According to the fundraising page, Graham’s ongoing cancer medication will cost him at least $100,000. His chemotherapy treatment has been covered by his insurance but the additional treatment needed is not covered and therefore, out of pocket. With their savings “depleted,” Graham has at least been able to go back to work part-time.
Mery’s treatment costs around the same—$90,000 for six months—but will require another $2,200 every month thereafter.
At this point, Graham and Mery just want to be around as long as they possibly can for their children, and with the generous help thus far from their community, at least the last thing they need to worry about is money as they keep fighting.
No matter what, it’s crucial to never give up hope.
Lung Cancer in Non-Smokers
Declining smoking rates have led to an improved outlook for lung cancer since cigarette smoking is the number one risk factor for the disease.

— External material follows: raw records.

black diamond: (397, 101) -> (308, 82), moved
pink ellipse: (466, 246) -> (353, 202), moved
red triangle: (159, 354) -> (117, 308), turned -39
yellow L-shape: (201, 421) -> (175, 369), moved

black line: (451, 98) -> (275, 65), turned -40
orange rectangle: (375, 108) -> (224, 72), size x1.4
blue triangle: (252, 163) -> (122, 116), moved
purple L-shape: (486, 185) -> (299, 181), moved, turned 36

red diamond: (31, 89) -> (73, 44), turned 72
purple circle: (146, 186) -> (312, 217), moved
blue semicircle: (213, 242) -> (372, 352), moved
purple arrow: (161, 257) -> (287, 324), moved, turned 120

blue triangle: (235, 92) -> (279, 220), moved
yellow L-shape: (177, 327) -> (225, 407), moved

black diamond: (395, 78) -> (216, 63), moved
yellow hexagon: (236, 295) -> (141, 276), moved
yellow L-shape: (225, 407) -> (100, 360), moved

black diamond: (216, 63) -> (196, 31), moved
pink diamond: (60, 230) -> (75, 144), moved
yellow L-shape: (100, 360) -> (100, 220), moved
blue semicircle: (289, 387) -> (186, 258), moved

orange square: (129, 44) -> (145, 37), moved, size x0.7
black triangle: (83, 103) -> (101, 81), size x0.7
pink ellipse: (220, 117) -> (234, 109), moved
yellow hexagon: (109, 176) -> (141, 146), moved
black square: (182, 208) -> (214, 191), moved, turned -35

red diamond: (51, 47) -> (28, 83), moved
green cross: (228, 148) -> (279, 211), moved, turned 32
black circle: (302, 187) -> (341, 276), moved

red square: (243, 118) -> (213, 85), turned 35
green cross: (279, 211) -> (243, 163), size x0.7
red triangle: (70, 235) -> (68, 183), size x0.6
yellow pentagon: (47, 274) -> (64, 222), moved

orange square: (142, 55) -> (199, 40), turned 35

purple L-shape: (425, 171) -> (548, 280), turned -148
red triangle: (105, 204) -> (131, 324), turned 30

In fact, the U.S. Centers for Disease Control & Prevention reports that cigarette smoking is linked to about 80% to 90% of lung cancer deaths, and people who smoke cigarettes are 15 to 30 times more likely to get lung cancer or die from lung cancer than people who don’t smoke.
It’s important to remember, however, that even people like Graham and Mery, who’ve never smoked before can still get lung cancer. The CDC reports that in the United States, about 10% to 20% of lung cancers, or 20,000 to 40,000 lung cancers each year, happen in people who’ve never smoked.

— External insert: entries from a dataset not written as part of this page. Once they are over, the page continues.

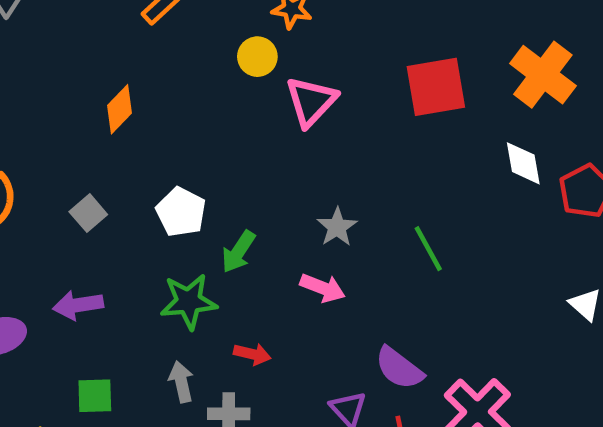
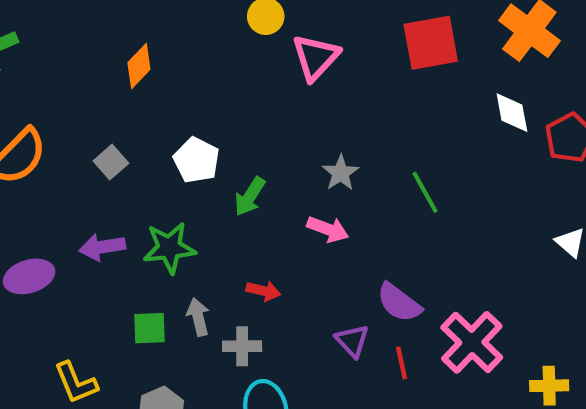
green star: (189, 301) -> (169, 248), moved
green square: (95, 396) -> (149, 328), moved

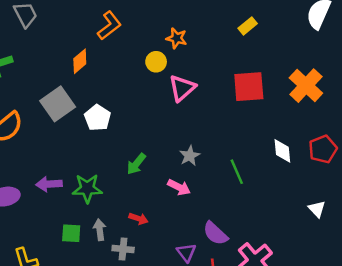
orange diamond: (139, 66) -> (80, 61), moved
white diamond: (512, 113) -> (282, 151), moved
white pentagon: (196, 160) -> (98, 118), moved
gray square: (111, 162) -> (58, 104), moved, size x1.8

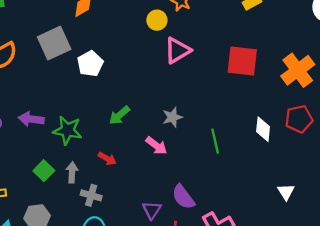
red pentagon: (323, 149) -> (299, 119), moved
red arrow: (139, 219) -> (107, 159), moved
green square: (71, 233) -> (44, 171), turned 30

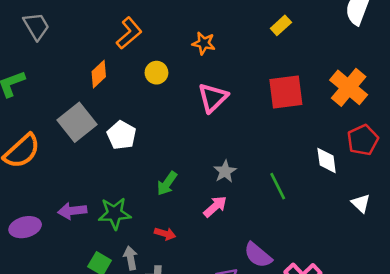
yellow circle: (157, 20) -> (156, 73), moved
pink arrow: (156, 146) -> (215, 207), turned -65
white triangle: (286, 192) -> (361, 203), moved

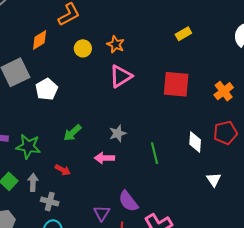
orange star: (204, 43) -> (116, 44), moved
orange cross: (349, 87) -> (224, 91), size x0.7
pink arrow: (215, 207) -> (104, 158), turned -150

“Some lung cancers are from unknown exposure to air pollution, radon or asbestos,” Dr. Raja Flores, system chair of thoracic surgery at Mount Sinai, previously told SurvivorNet. “We also see more never-smokers with lung cancer who have a family history of it.”
Radon is the second-leading cause of lung cancer. It’s responsible for anywhere from 3% to 16% of cancer cases depending on the levels present in a given area, according to the World Health Organization, but smokers are still 25 times more at risk from radon than non-smokers.
Another possibility for the cause of lung cancer in a non-smoker can be second-hand smoke. The American Cancer Society estimates that about 7,000 adults die of lung cancer annually from breathing secondhand smoke.
Air pollution, family history, HIV or AIDs can also all impact the chances of a non-smoker getting lung cancer. No matter what, it’s important to not rule out the disease just because you don’t smoke.